+++ DATA PROVIDED

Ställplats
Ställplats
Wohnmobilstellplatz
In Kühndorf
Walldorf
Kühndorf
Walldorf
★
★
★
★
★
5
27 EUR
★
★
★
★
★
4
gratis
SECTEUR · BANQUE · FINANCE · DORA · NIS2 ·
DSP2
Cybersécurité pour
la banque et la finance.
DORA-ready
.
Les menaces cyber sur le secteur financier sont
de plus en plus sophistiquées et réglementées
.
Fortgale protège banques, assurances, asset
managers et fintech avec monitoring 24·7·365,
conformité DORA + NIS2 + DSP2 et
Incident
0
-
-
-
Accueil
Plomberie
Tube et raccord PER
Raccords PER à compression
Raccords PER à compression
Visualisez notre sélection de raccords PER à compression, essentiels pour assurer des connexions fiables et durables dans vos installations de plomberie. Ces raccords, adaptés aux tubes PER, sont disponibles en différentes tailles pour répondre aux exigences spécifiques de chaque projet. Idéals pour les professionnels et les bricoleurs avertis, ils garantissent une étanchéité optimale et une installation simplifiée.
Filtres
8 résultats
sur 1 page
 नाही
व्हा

++++++
+++ DATA PROVIDED

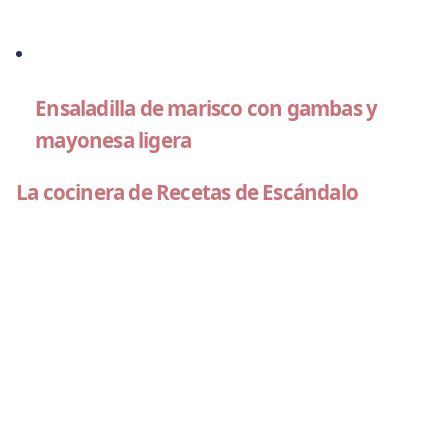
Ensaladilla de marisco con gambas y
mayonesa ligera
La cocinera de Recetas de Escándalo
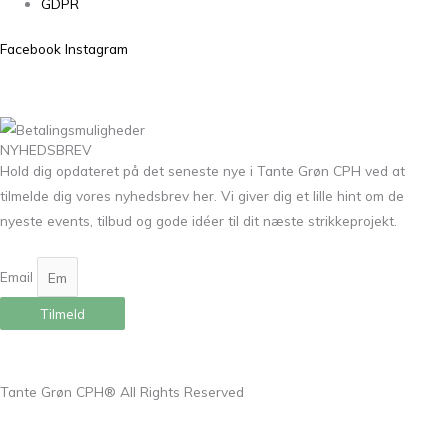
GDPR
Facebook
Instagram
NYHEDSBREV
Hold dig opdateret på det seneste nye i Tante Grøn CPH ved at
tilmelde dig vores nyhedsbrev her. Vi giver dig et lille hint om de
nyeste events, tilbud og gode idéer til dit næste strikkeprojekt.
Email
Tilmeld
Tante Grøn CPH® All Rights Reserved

++++++

■ AIM OF THE EXERCISE: Filter the records for lines holding the string "DORA". Copy each one.

■ EXERCISE RESULT:
SECTEUR · BANQUE · FINANCE · DORA · NIS2 ·
DORA-ready
conformité DORA + NIS2 + DSP2 et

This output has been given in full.